The government's much-vaunted crackdown on corporate tax avoidance risks being seriously undermined by the repeal of a measure that forces multinational companies to inform HM Revenue & Customs when they move money offshore, tax campaigners warned today.

Unnoticed as part of the budget's tax proposals was a Treasury announcement repealing section 765 of the Corporation Tax Act. In addition to forcing companies to seek permission from the Revenue before moving cash offshore, it allows tax investigators to ask them whether moving money out of the UK is to the Treasury's detriment. It also produces information associated with companies' overseas tax and equity structures.

Section 765 has been cited by Revenue investigators as a vital tool in combating corporate tax avoidance, which costs Britain an estimated £13bn each year. But it has long been targeted for repeal by business and major accountancy practices.

The move is timely, and appropriate. Full marks to Liberal Democrat MP John Pugh who has said:

Section 765 has proved extremely useful in preventing tax avoidance, which [is] why the corporate sector has lobbied incessantly for its repeal. If the finance bill passes in its present form, the government will be surrendering a major weapon in the anti-avoidance arsenal and getting nothing in return. The tax avoidance industry will be partying in the streets.

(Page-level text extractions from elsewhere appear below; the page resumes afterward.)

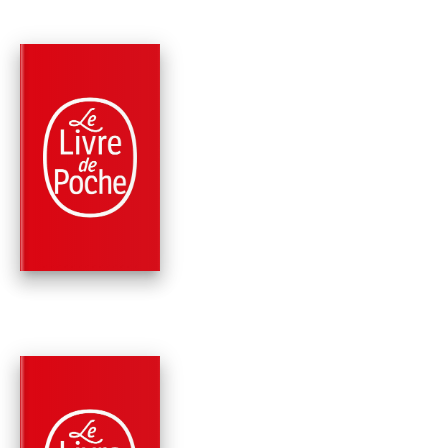
RÉCOMPENSÉ
PARUTION : 26/01/2022
384 PAGES
ROMANS
ENTRE FAUVES
Colin Niel
NOUVEAUTÉ
PARUTION : 27/05/2026
640 PAGES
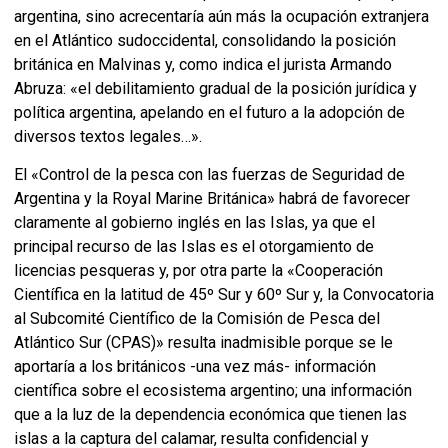
argentina, sino acrecentaría aún más la ocupación extranjera
en el Atlántico sudoccidental, consolidando la posición
británica en Malvinas y, como indica el jurista Armando
Abruza: «el debilitamiento gradual de la posición jurídica y
política argentina, apelando en el futuro a la adopción de
diversos textos legales…».
El «Control de la pesca con las fuerzas de Seguridad de
Argentina y la Royal Marine Británica» habrá de favorecer
claramente al gobierno inglés en las Islas, ya que el
principal recurso de las Islas es el otorgamiento de
licencias pesqueras y, por otra parte la «Cooperación
Científica en la latitud de 45º Sur y 60º Sur y, la Convocatoria
al Subcomité Científico de la Comisión de Pesca del
Atlántico Sur (CPAS)» resulta inadmisible porque se le
aportaría a los británicos -una vez más- información
científica sobre el ecosistema argentino; una información
que a la luz de la dependencia económica que tienen las
islas a la captura del calamar, resulta confidencial y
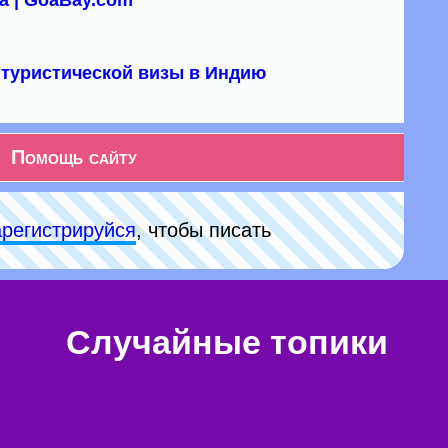
а | GoaBay.com
туристической визы в Индию
Помощь сайту
арeгиcтpируйся
, чтобы писать
Случайные топики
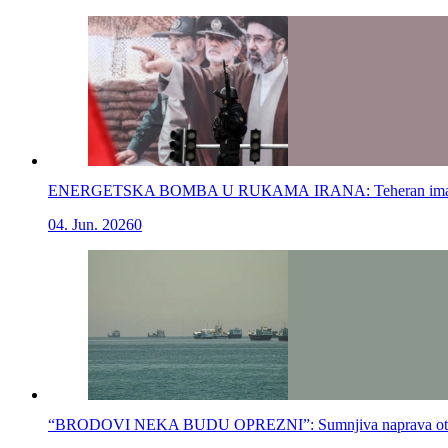
ENERGETSKA BOMBA U RUКАМА IRANA: Teheran ima novo o
04. Jun. 2026
0
“BRODOVI NEKA BUDU OPREZNI”: Sumnjiva naprava otkriven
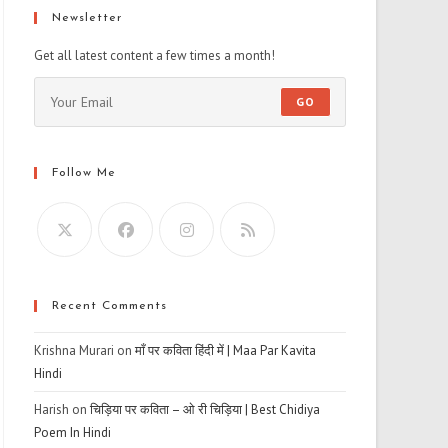
Newsletter
Get all latest content a few times a month!
GO
Follow Me
Recent Comments
Krishna Murari
on
माँ पर कविता हिंदी में | Maa Par Kavita
Hindi
Harish
on
चिड़िया पर कविता – ओ री चिड़िया | Best Chidiya
Poem In Hindi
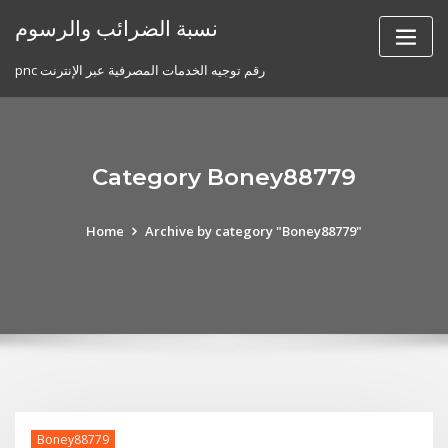
Skip
نسبة الضرائب والرسوم
to
content
pnc رقم توجيه الخدمات المصرفية عبر الإنترنت
Category Boney88779
Home
Archive by category "Boney88779"
Boney88779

I suspect that’s true. It could be said that section 765 has a problem inherent in it because it was not designed for the purpose for which it is now used. It is actually legislation dating from the Exchange Control era. But the fact is it works, not least because failure to notify carries criminal sanction.

The replacement proposed has many more problems inherent in it. The biggest is that no transaction for less than £100 million will need reporting. This is absurd. There are quoted companies with valuations of less than that. And an opt out is given if the transaction in shares or securities is considered to be ‘in the ordinary course of trade’ — which should let banks off the hook for everything they do, and they might be the organisations likely to be most targeted by section 765.

Worst of all though, the failure to comply is reduced from carrying criminal sanction to incurring a penalty of £300 and £60 a day thereafter. And that’s for failing to notify a deal of £100 million.

The Treasury don’t see any problem with this, but you can see exactly why John Pugh is right to oppose this. The form of an anti-avoidance provision will remain after abolition of section 765. But it will have been gutted of content. Just the way the Big 4 and the banks want it.

The Tories have, of course, long backed abolition of section 765.